[What to produce]
Only the lines below from the one with "Max : 2 personnes" through the one with "Dikte (in mm)" are to be written out, exactly and without any images.

[Extracted information]
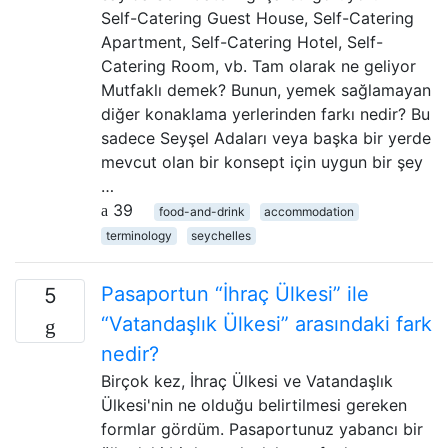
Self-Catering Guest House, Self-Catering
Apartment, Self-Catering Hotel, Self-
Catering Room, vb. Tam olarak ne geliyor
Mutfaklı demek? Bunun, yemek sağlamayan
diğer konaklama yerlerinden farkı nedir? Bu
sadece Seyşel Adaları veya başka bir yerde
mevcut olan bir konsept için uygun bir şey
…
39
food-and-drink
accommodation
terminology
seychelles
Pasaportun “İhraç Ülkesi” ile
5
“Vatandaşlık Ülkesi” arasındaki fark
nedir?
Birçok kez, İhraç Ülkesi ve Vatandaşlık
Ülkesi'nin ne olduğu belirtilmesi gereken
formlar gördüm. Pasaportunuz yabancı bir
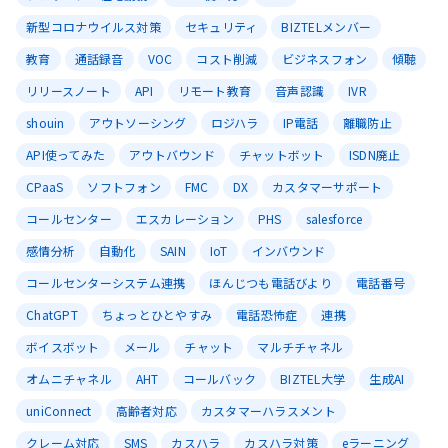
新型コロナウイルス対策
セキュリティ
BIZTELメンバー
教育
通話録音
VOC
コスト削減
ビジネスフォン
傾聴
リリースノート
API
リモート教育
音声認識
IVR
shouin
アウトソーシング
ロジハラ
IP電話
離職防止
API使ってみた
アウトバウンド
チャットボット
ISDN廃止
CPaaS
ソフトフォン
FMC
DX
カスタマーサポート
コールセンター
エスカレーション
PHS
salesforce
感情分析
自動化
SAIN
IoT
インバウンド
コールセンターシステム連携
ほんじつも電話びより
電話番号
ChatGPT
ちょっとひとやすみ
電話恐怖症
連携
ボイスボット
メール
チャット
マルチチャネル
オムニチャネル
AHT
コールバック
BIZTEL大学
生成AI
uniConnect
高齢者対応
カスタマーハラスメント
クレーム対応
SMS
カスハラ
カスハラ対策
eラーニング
---
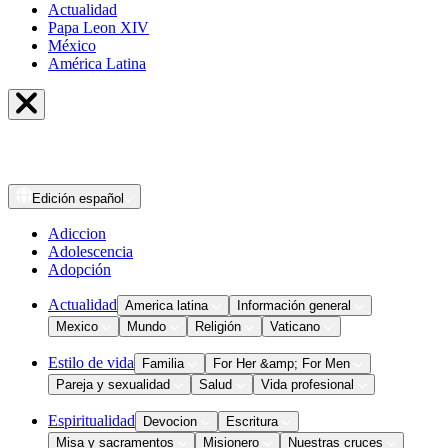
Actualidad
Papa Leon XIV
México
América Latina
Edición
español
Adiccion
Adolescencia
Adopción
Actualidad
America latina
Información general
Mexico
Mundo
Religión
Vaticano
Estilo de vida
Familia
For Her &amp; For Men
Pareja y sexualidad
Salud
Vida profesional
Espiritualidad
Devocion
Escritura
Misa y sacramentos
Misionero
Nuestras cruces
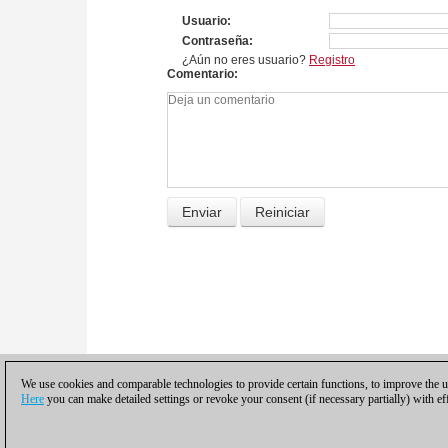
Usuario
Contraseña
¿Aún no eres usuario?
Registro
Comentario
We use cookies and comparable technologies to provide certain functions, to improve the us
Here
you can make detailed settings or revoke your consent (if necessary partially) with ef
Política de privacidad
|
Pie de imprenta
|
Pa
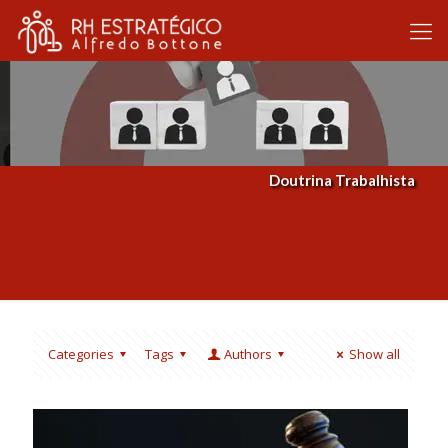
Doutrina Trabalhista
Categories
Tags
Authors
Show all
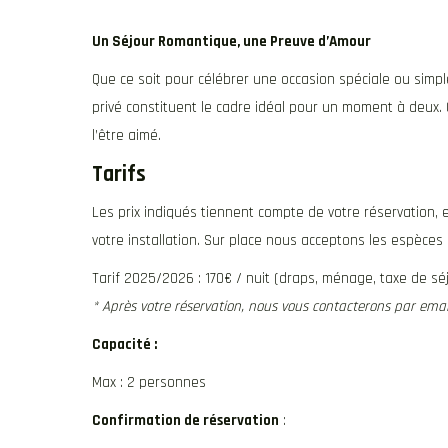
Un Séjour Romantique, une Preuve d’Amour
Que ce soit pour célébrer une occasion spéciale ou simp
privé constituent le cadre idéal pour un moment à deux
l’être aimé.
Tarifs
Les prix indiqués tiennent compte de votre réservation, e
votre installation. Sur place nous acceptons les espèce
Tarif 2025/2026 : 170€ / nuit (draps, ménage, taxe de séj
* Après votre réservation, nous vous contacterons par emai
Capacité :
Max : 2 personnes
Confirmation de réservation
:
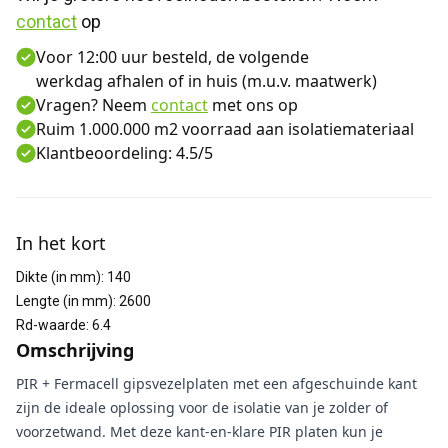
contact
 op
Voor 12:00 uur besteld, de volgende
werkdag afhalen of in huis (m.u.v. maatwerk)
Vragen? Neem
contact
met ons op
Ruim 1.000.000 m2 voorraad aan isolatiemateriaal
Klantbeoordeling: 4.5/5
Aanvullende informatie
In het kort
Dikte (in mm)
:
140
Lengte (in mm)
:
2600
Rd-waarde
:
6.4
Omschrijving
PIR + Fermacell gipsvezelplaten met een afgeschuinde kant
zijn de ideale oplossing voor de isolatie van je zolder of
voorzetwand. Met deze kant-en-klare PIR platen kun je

[Answer box]
Max : 2 personnes
Confirmation de réservation
:
contact
 op
Voor 12:00 uur besteld, de volgende
werkdag afhalen of in huis (m.u.v. maatwerk)
Vragen? Neem
contact
met ons op
Ruim 1.000.000 m2 voorraad aan isolatiemateriaal
Klantbeoordeling: 4.5/5
Aanvullende informatie
In het kort
Dikte (in mm)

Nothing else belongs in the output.